■ **Stored items**
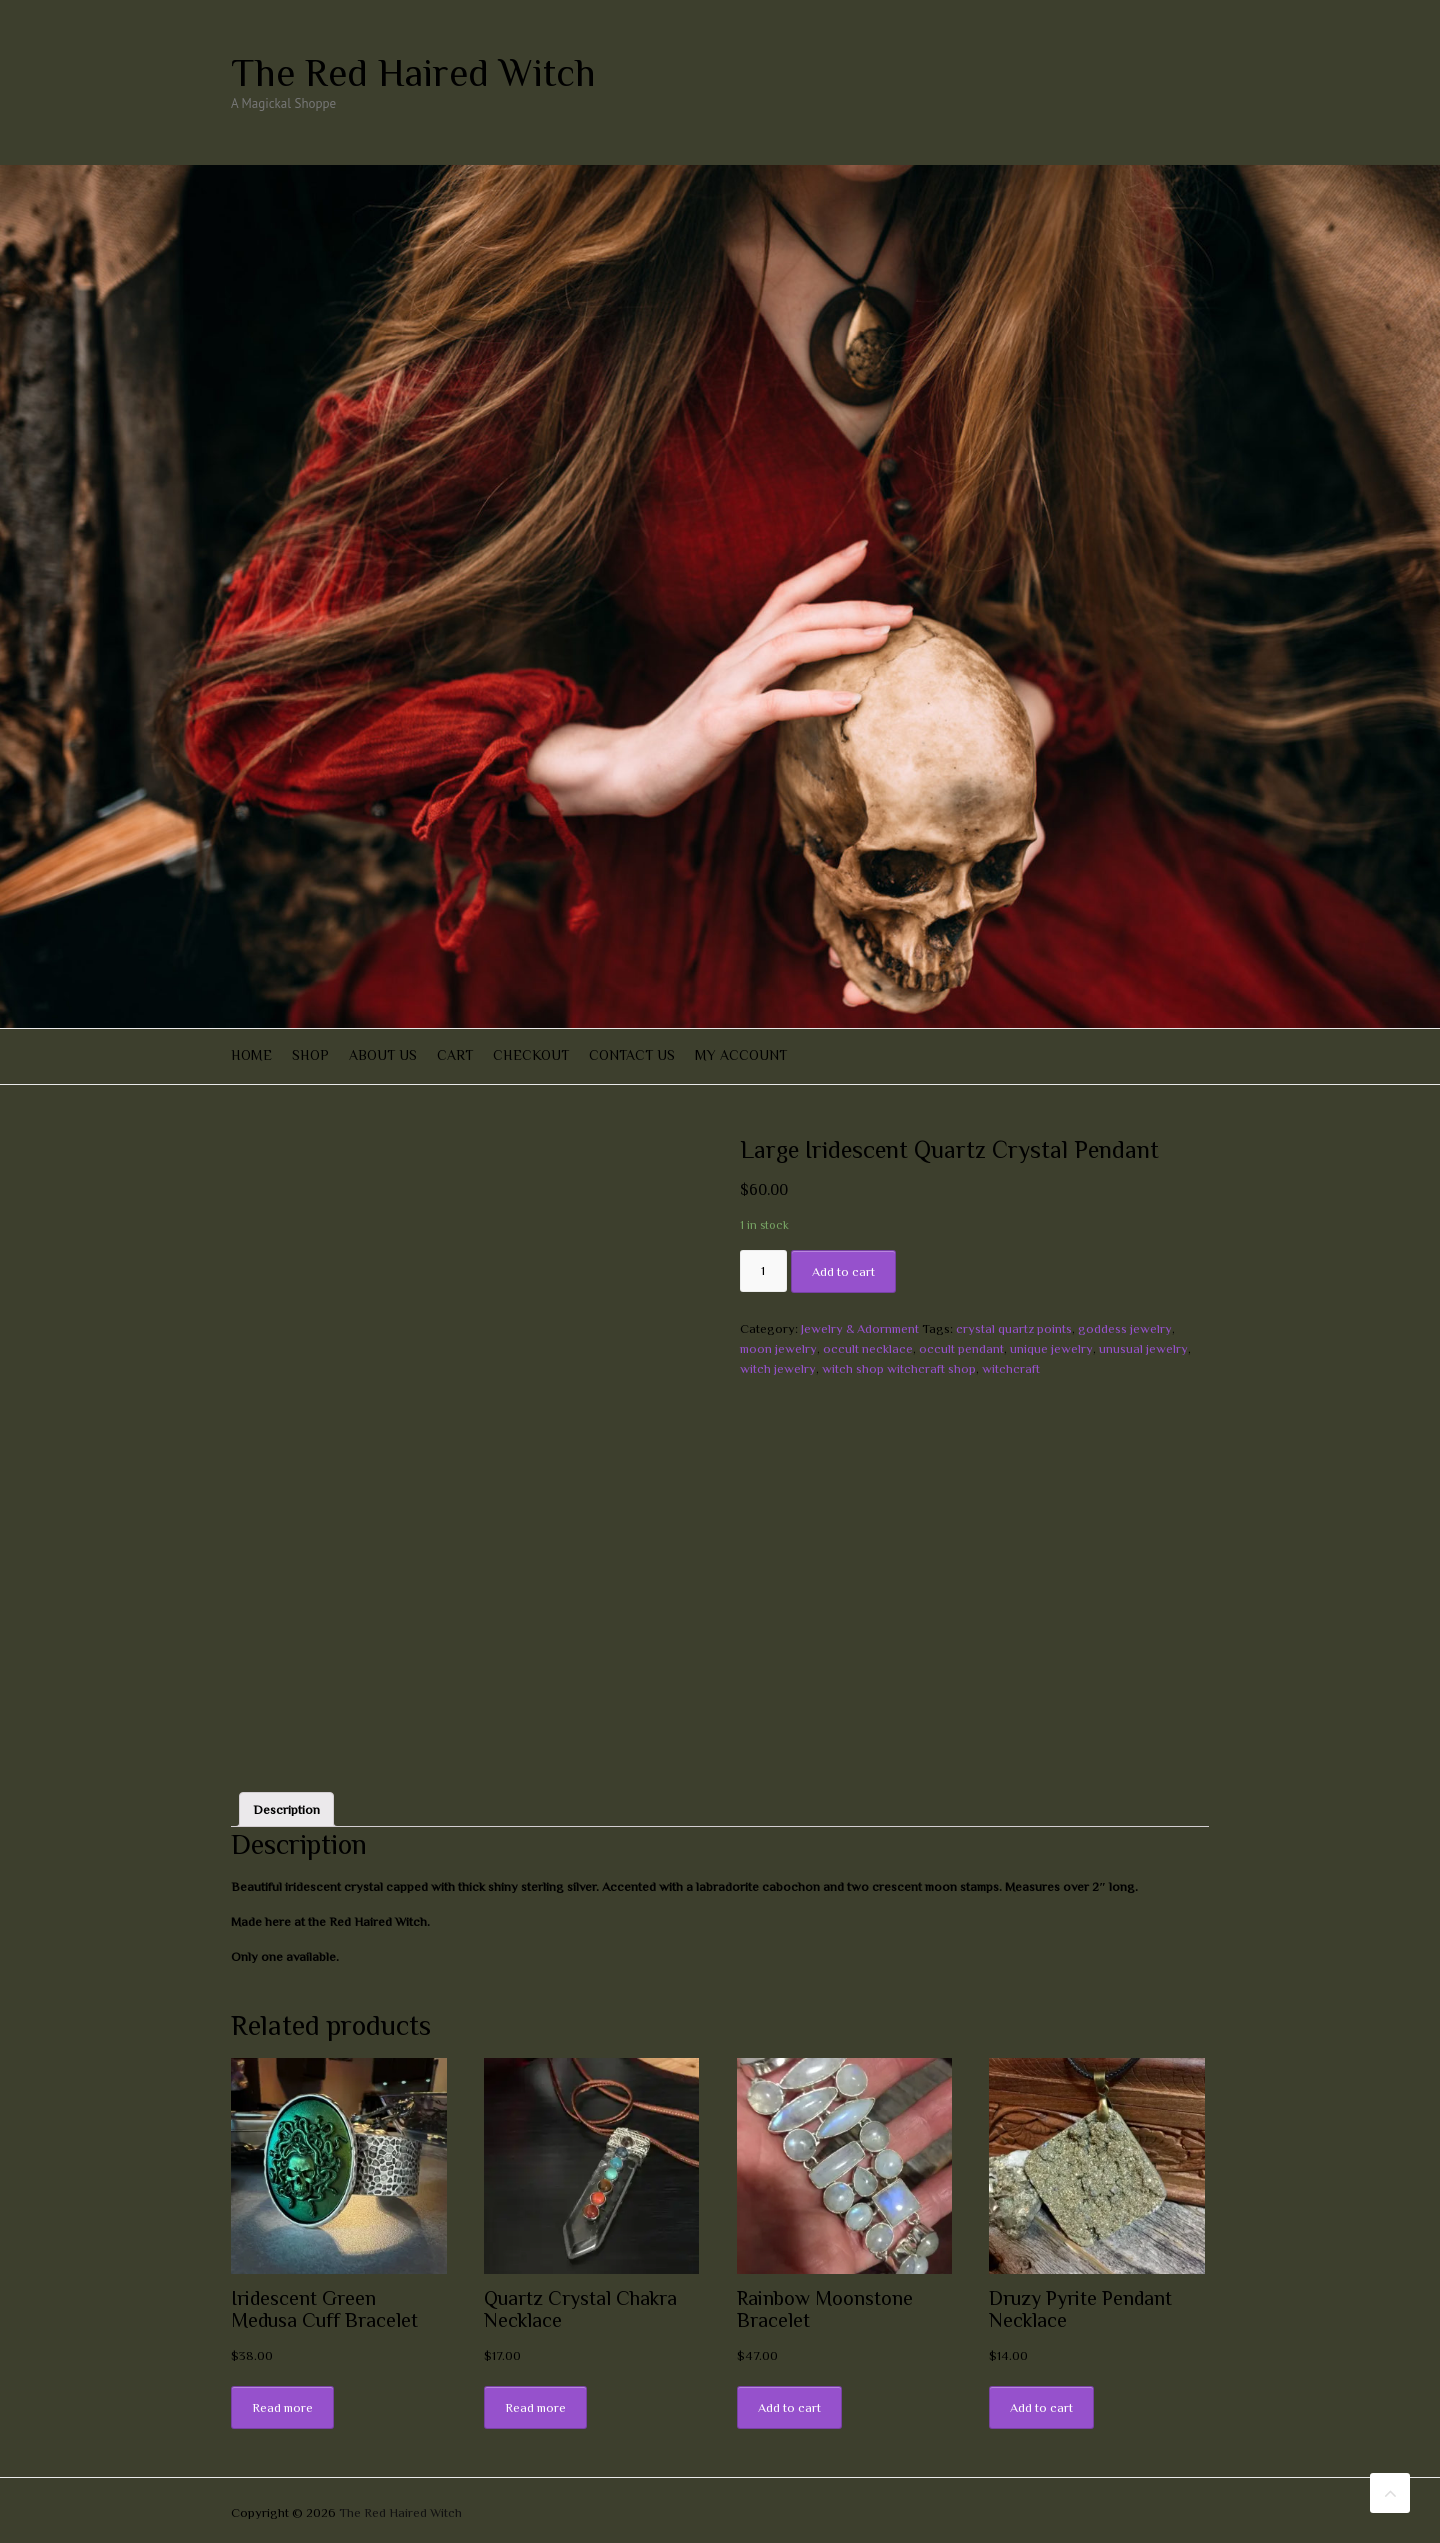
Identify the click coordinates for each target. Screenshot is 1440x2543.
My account (741, 1055)
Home (251, 1055)
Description (286, 1809)
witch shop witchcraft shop (899, 1368)
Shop (310, 1055)
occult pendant (961, 1348)
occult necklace (868, 1348)
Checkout (531, 1055)
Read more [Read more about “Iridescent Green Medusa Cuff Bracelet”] (282, 2407)
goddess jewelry (1125, 1328)
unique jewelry (1051, 1348)
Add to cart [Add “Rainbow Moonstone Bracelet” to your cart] (789, 2407)
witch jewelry (778, 1368)
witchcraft (1011, 1368)
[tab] (286, 1809)
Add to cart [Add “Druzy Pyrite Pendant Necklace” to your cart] (1041, 2407)
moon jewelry (778, 1348)
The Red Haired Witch (413, 73)
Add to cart (843, 1271)
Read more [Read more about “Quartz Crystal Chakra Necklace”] (535, 2407)
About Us (383, 1055)
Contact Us (632, 1055)
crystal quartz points (1014, 1328)
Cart (455, 1055)
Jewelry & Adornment (860, 1328)
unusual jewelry (1143, 1348)
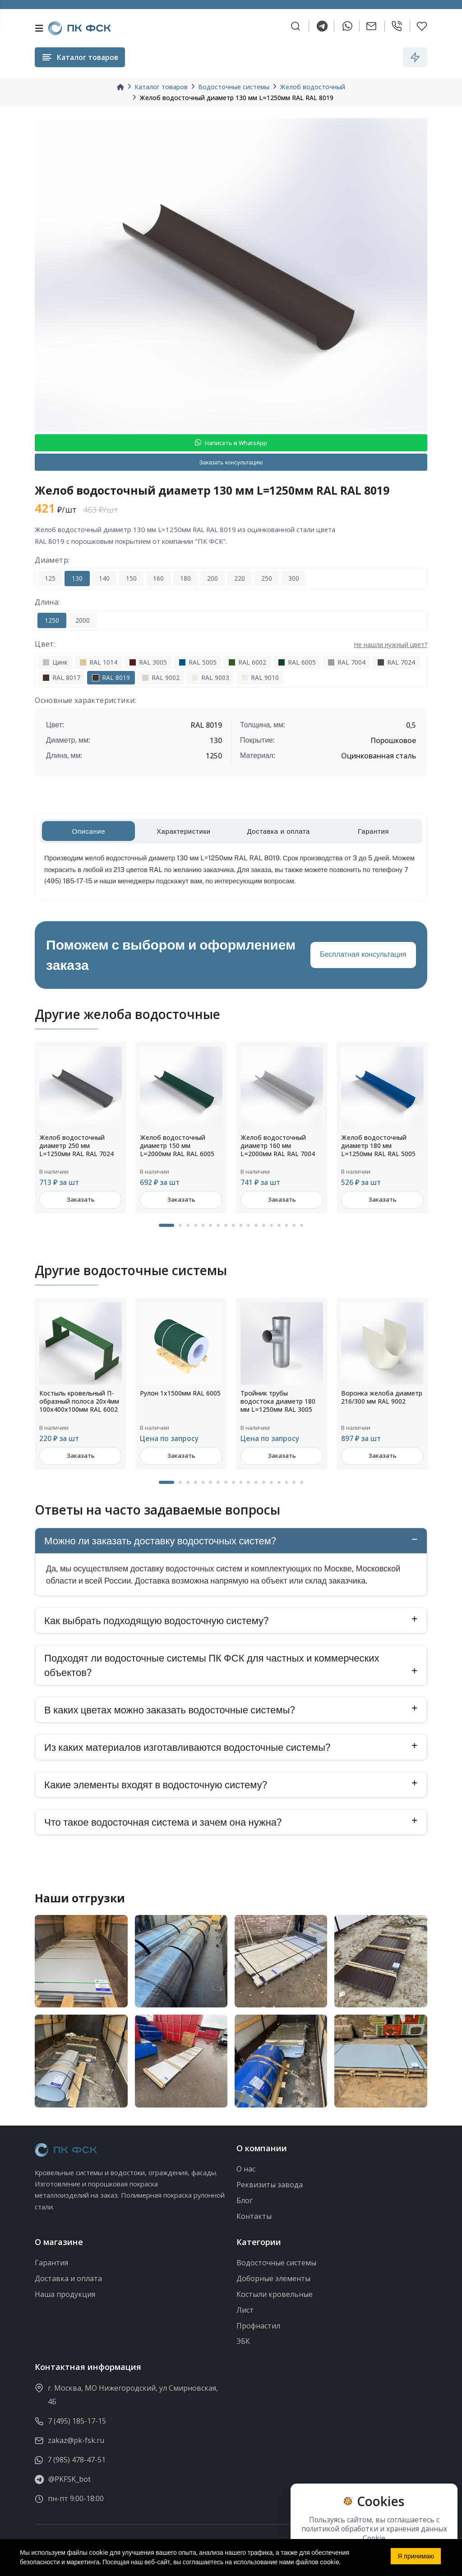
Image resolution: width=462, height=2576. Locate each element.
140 (104, 578)
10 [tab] (241, 1225)
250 (266, 578)
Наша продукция (65, 2294)
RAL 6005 (297, 662)
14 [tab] (271, 1225)
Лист (245, 2310)
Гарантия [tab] (373, 831)
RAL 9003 (210, 677)
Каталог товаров (161, 87)
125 (50, 578)
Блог (244, 2200)
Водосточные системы (233, 87)
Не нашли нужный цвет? (390, 644)
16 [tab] (286, 1225)
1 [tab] (166, 1225)
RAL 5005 (198, 662)
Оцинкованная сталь (378, 756)
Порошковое (393, 740)
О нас (245, 2169)
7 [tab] (218, 1225)
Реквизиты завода (269, 2185)
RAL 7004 (346, 662)
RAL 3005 (148, 662)
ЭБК (243, 2341)
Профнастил (258, 2326)
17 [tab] (294, 1225)
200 (212, 578)
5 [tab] (202, 1225)
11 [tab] (248, 1225)
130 (77, 578)
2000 (82, 620)
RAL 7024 (396, 662)
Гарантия (51, 2263)
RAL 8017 (61, 677)
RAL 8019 (111, 677)
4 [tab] (195, 1225)
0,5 (411, 725)
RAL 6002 (247, 662)
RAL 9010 (260, 677)
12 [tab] (256, 1225)
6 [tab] (210, 1225)
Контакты (254, 2216)
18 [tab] (302, 1225)
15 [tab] (279, 1225)
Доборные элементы (273, 2278)
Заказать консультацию (231, 462)
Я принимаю (415, 2556)
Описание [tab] (88, 831)
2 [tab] (180, 1225)
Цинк (55, 662)
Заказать (81, 1200)
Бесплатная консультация (363, 954)
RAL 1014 (98, 662)
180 (185, 578)
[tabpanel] (80, 1128)
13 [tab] (263, 1225)
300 (293, 578)
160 (158, 578)
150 (131, 578)
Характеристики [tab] (184, 831)
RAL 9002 (161, 677)
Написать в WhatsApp (231, 443)
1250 (52, 620)
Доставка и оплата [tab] (278, 831)
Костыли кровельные (274, 2294)
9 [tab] (233, 1225)
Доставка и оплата (68, 2278)
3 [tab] (187, 1225)
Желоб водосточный (312, 87)
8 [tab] (225, 1225)
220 (239, 578)
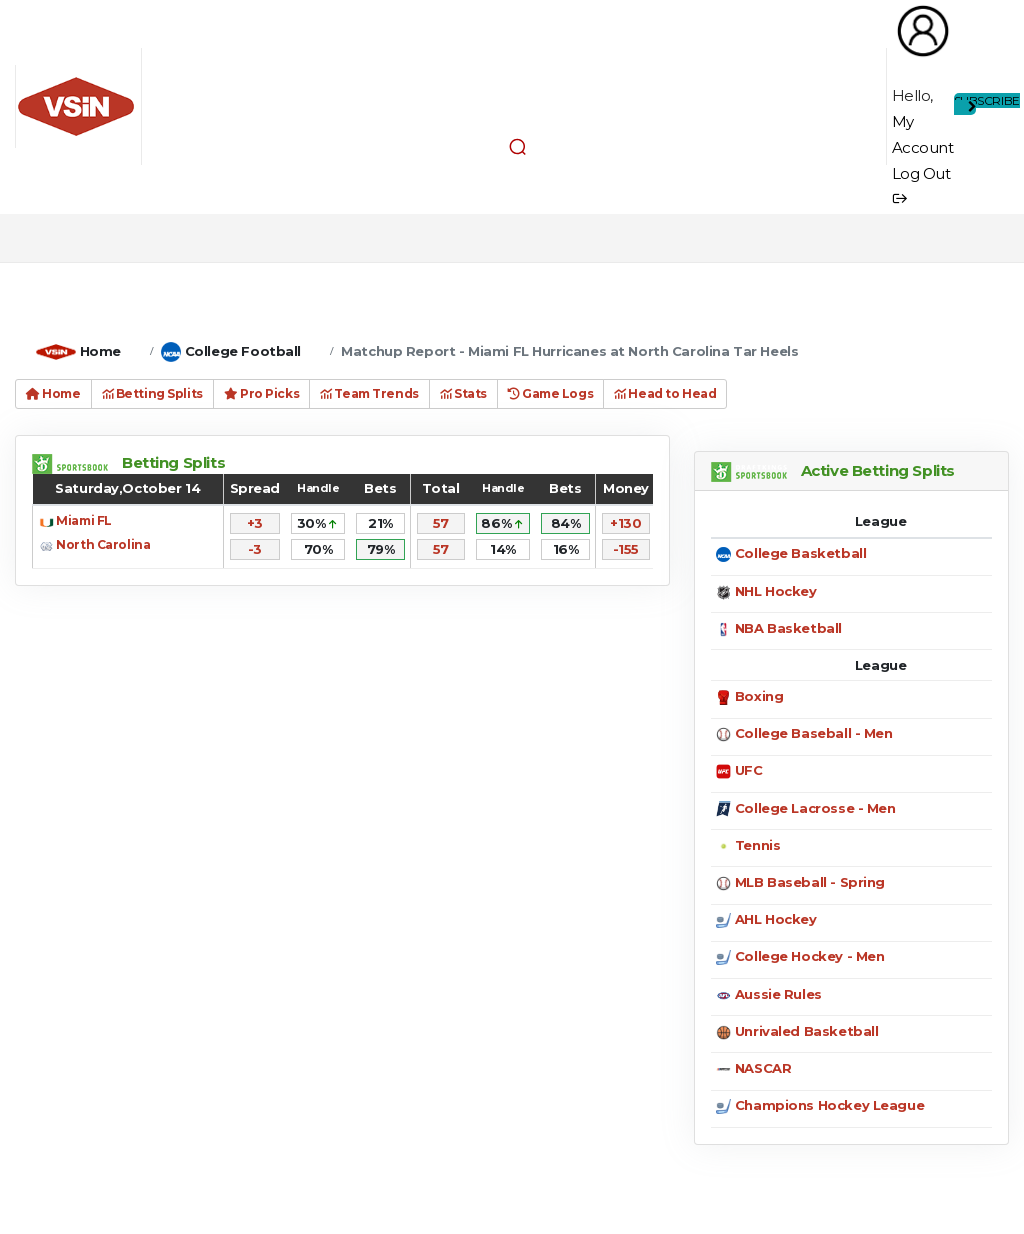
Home (100, 351)
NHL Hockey (776, 591)
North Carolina (103, 544)
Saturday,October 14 (127, 488)
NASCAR (763, 1068)
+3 (255, 523)
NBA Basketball (788, 628)
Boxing (759, 696)
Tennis (757, 845)
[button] (518, 146)
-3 (255, 549)
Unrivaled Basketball (807, 1031)
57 (441, 523)
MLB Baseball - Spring (810, 882)
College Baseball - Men (814, 733)
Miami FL (84, 520)
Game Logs (550, 393)
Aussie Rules (778, 994)
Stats (463, 393)
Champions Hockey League (829, 1105)
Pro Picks (261, 393)
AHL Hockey (776, 919)
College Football (243, 351)
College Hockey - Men (810, 956)
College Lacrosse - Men (815, 808)
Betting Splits (152, 393)
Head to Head (665, 393)
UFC (749, 770)
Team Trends (369, 393)
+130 (625, 523)
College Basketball (800, 553)
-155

■ **WHAT TO WORK ON**
Tally the lines above containing "Доставка"; give only the number.

■ **EXERCISE ANSWER**
2